One striking example of this negative correlation is worth bearing out in some detail. In a 2004 study by Charles Morgan, et al., researchers used a military “survival training” scenario to test the correlation between stress and accuracy of recall. Morgan et al., Accuracy of eyewitness memory for persons encountered during exposure to highly intense stress, Int’l J. of L. and Psych., 27, 265-279. The test subjects were active-duty military personnel, with an average age of 25 and average length of service of 4 years.

Each subject underwent both stressful and non-stressful interrogation room scenarios, after which the subject’s ability to recall the identity of the interrogator was tested through various methods. In the stressful scenario, subjects were confronted face-to-face with an interrogator, in a well-lit room, for a full 40 minutes. When asked to select that interrogator that the subject had faced for 40 minutes in a small, well-lit room, only 34% were able to correctly identify that same interrogator from a photo lineup — compared to 76% who were subjected to a similar, but low-stress scenario. Further, (in a different sample) 68% of the high-stress subjects selected someone other than the interrogator from the photo lineup, compared to only 12% in the low-stress scenario.

This study puts a pretty fine point on the effects of stress on eyewitness recall. If witnesses subjected to a 40-minute long interrogation session, in the most ideal, controlled viewing conditions can only accurately identify an interrogator 34% of the time, and similarly make a false identification 68% of the time, it seems abundantly clear that — at the very least — courts are going astray when they consider gunshots and homicidal threats as “events that tend to focus a witness’s attention.” These are events with a strong tendency to do quite the opposite, and the science is in on this one.
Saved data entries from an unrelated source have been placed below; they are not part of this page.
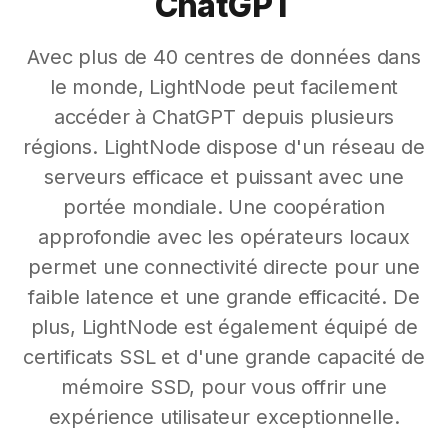
ChatGPT
Avec plus de 40 centres de données dans
le monde, LightNode peut facilement
accéder à ChatGPT depuis plusieurs
régions. LightNode dispose d'un réseau de
serveurs efficace et puissant avec une
portée mondiale. Une coopération
approfondie avec les opérateurs locaux
permet une connectivité directe pour une
faible latence et une grande efficacité. De
plus, LightNode est également équipé de
certificats SSL et d'une grande capacité de
mémoire SSD, pour vous offrir une
expérience utilisateur exceptionnelle.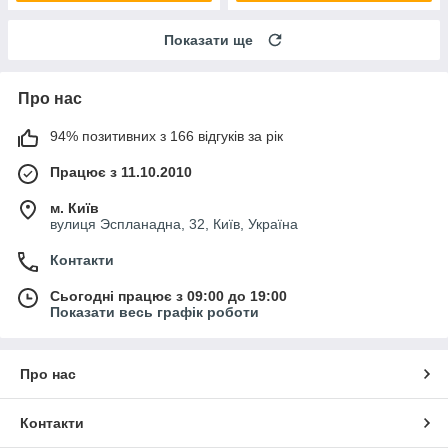
Показати ще
Про нас
94% позитивних з 166 відгуків за рік
Працює з 11.10.2010
м. Київ
вулиця Эспланадна, 32, Київ, Україна
Контакти
Сьогодні працює з 09:00 до 19:00
Показати весь графік роботи
Про нас
Контакти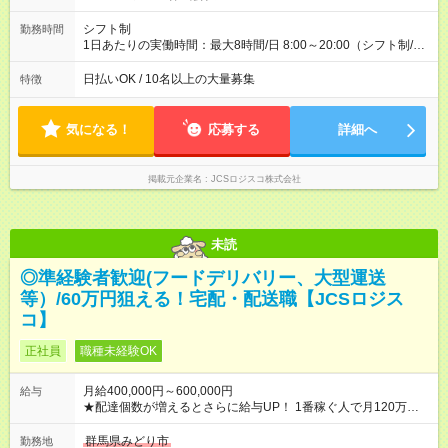
(日休み) ■月収80万円(43歳男性/墨田区在住)※元営業 1日200個
配達×25日勤務(月休み) 【試用期間】試用期間なし
シフト制
勤務時間
1日あたりの実働時間：最大8時間/日 8:00～20:00（シフト制/実
働8時間） ※週5日勤務（場所次第では週4も有り） ※配達状況に
よって時間外での勤務可能性有り ※案件により多少の前後あり
日払いOK / 10名以上の大量募集
特徴
※配達が完了次第、帰社OKです
気になる！
応募する
詳細へ
掲載元企業名
JCSロジスコ株式会社
未読
◎準経験者歓迎(フードデリバリー、大型運送
等）/60万円狙える！宅配・配送職【JCSロジス
コ】
正社員
職種未経験OK
月給400,000円～600,000円
給与
★配達個数が増えるとさらに給与UP！ 1番稼ぐ人で月120万ほ
ど！ ・主要都市エリア 月収55万円／週5日稼働 月収65万~112
万円／週6日稼働 ・地方郊外エリア 月収40万円／週5日稼働 月
群馬県みどり市
勤務地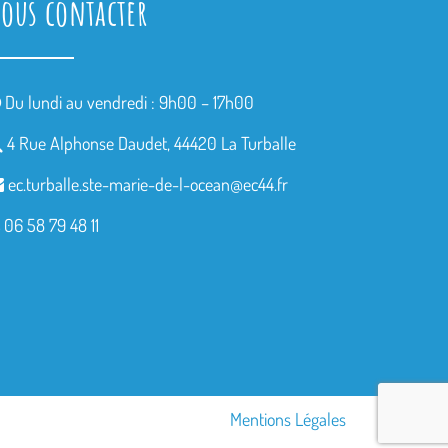
ous contacter
Du lundi au vendredi : 9h00 – 17h00
4 Rue Alphonse Daudet, 44420 La Turballe
ec.turballe.ste-marie-de-l-
ocean@ec44.fr
06 58 79 48 11
Mentions Légales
From the same paper, this sums it up:

Contrary to the popular conception that most people would never forget the face of a clearly seen individual who had physically confronted them and threatened them for more than 30 min, a large number of subjects in this study were unable to correctly identify their perpetrator. These data provide robust evidence that eyewitness memory for persons encountered during events that are personally relevant, highly stressful, and realistic in nature may be subject to substantial error.